Thermotropic liquid crystalline and fluorescence resonance energy transfer under temperature excitation of imidazolium salt/CdTe quantum dots composites

Abstract

ABSTRACT The optical characteristics and surface area of quantum dots (QDs) render them a compelling platform for the development of composite materials based on fluorescence resonance energy transfer (FRET). A novel luminescent liquid crystal nanocomposite (CBphCM-CdTe) has been successfully prepared through the ionic self-assembly route using imidazolium salt (CBphCM) and CdTe QDs. DSC and POM analyses confirm that CBphCM-CdTe undergoes the smectic A and C phases, but its liquid crystal temperature range is narrower compared to that of pure CBphCM. Concurrently, CBphCM-CdTe exhibits excellent fluorescence characteristics.
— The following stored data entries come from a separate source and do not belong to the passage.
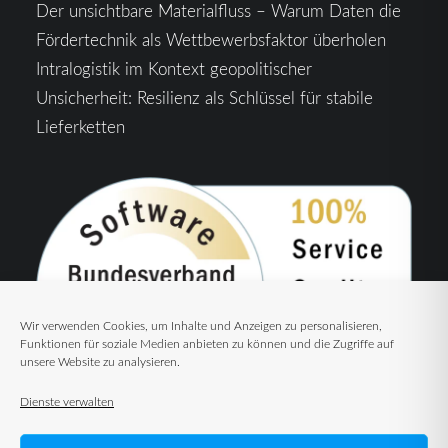
Der unsichtbare Materialfluss – Warum Daten die
Fördertechnik als Wettbewerbsfaktor überholen
Intralogistik im Kontext geopolitischer
Unsicherheit: Resilienz als Schlüssel für stabile
Lieferketten
Wir verwenden Cookies, um Inhalte und Anzeigen zu personalisieren,
Funktionen für soziale Medien anbieten zu können und die Zugriffe auf
unsere Website zu analysieren.
Dienste verwalten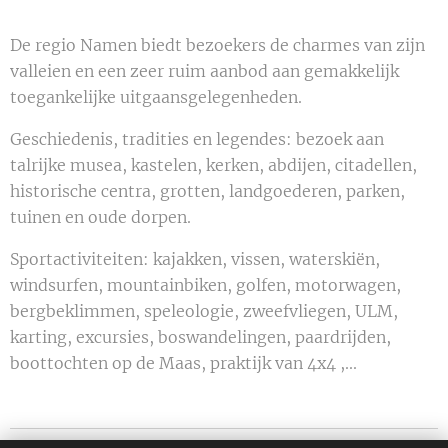
De regio Namen biedt bezoekers de charmes van zijn
valleien en een zeer ruim aanbod aan gemakkelijk
toegankelijke uitgaansgelegenheden.
Geschiedenis, tradities en legendes: bezoek aan
talrijke musea, kastelen, kerken, abdijen, citadellen,
historische centra, grotten, landgoederen, parken,
tuinen en oude dorpen.
Sportactiviteiten: kajakken, vissen, waterskiën,
windsurfen, mountainbiken, golfen, motorwagen,
bergbeklimmen, speleologie, zweefvliegen, ULM,
karting, excursies, boswandelingen, paardrijden,
boottochten op de Maas, praktijk van 4x4 ,...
Increasing temperature serves as a trigger for fluorescence resonance energy transfer between CdTe QDs and CBphCM, wherein the fluorescence of CdTe QDs is quenched, while the fluorescence intensity of CBphCM increases with rising temperature. A strong correlation exists between temperature and fluorescence intensity within the liquid crystal temperature range. Such thermochromic materials are anticipated to facilitate innovative development in dynamic thermo-optical sensing, thereby enabling enhanced control over light manipulation in stimuli-responsive devices.